The work belongs to the tradition of British moral sense theory, which emphasizes sentiment and feeling in moral judgment. Hume’s main aim is to identify the “principles of morals”—the psychological and social bases of our ideas of virtue and vice—and to argue that these are fundamentally rooted in human sentiment, not in pure reason or divine command.
Central Doctrines
At the heart of the Enquiry is Hume’s sentimentalist thesis: moral distinctions are “more properly felt than judg’d of.” Hume argues that:
- Reason alone can discover relations of ideas or matters of fact, but it cannot by itself generate moral approval or disapproval.
- Moral judgment essentially involves a feeling of pleasure (in response to virtue) or uneasiness (in response to vice).
- These feelings are neither purely idiosyncratic nor arbitrary; they are shaped by shared human nature and by the operation of sympathy.

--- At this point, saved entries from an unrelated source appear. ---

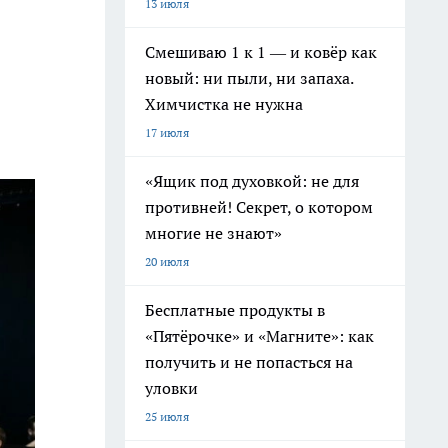
13 июля
Смешиваю 1 к 1 — и ковёр как
новый: ни пыли, ни запаха.
Химчистка не нужна
17 июля
«Ящик под духовкой: не для
противней! Секрет, о котором
многие не знают»
20 июля
Бесплатные продукты в
«Пятёрочке» и «Магните»: как
получить и не попасться на
уловки
25 июля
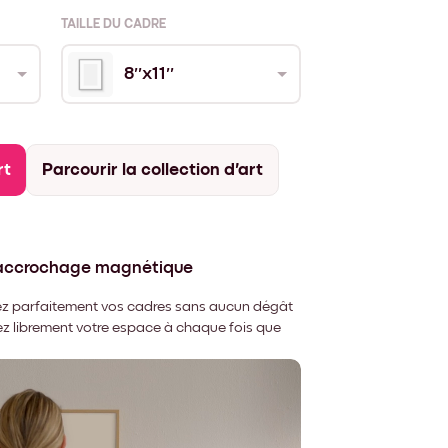
TAILLE DU CADRE
8''x11''
rt
Parcourir la collection d'art
'accrochage magnétique
nnez parfaitement vos cadres sans aucun dégât
rez librement votre espace à chaque fois que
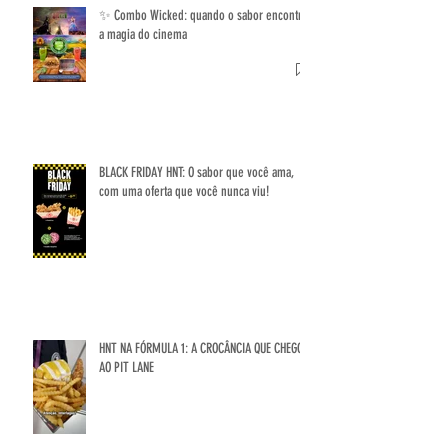
POSTS RECENTES
✨ Combo Wicked: quando o sabor encontra
a magia do cinema
BLACK FRIDAY HNT: O sabor que você ama,
com uma oferta que você nunca viu!
HNT NA FÓRMULA 1: A CROCÂNCIA QUE CHEGOU
AO PIT LANE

Hume defines virtue as any quality of mind that is either immediately agreeable or useful to the person who possesses it or to others. Conversely, vice is what is immediately disagreeable or harmful. This yields a fourfold classification:
- Qualities useful to others (e.g., justice, fidelity, industry)
- Qualities immediately agreeable to others (e.g., good manners, wit, modesty)
- Qualities useful to oneself (e.g., prudence, temperance, perseverance)
- Qualities immediately agreeable to oneself (e.g., cheerfulness, a sense of humor, pride when properly regulated)
Across these categories, Hume emphasizes utility and agreeableness as the bases of moral approval, giving his theory a broadly utilitarian character, though couched in psychological rather than purely normative terms.
A central explanatory mechanism is sympathy. By sympathy Hume means a natural propensity to receive the feelings of others and to be affected by their happiness or misery. Sympathy allows us to:
- Extend our concern beyond narrow self-interest
- Feel pleasure at the happiness that virtues promote
- Adopts a more general and impartial viewpoint, correcting for our immediate biases and partialities
This “correction” explains how we come to approve traits that may not directly benefit us personally but promote the “interest of society” more broadly.
Structure and Major Themes
The Enquiry is composed of a brief Preface and twelve sections, moving from methodological questions to detailed discussions of particular virtues.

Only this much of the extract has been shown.